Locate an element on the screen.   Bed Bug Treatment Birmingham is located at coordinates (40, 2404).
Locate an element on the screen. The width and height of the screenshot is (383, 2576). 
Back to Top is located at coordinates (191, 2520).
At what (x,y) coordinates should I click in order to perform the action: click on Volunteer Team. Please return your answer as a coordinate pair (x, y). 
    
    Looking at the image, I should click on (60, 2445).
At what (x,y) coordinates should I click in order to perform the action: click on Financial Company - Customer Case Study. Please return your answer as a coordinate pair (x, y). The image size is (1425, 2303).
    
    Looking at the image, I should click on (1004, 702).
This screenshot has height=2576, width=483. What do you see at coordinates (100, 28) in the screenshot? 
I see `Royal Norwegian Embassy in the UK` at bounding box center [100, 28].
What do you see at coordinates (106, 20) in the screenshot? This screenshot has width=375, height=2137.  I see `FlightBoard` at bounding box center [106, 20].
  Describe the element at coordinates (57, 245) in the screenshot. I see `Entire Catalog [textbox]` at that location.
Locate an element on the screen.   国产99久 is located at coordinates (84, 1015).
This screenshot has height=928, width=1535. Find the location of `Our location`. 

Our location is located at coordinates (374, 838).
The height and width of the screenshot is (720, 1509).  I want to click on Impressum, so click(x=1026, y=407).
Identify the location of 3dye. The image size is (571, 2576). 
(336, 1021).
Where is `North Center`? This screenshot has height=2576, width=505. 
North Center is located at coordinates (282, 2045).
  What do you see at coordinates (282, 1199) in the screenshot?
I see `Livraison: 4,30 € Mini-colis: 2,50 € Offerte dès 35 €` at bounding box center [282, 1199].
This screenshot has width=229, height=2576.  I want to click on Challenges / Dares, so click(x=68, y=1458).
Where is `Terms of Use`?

□ □ □ □

**TASK OBJECTIVE:** In the entries above, which lines hold the word "want"? Copy them out.

**ANSWER AREA:**
The height and width of the screenshot is (720, 1509).  I want to click on Impressum, so click(x=1026, y=407).
This screenshot has width=229, height=2576.  I want to click on Challenges / Dares, so click(x=68, y=1458).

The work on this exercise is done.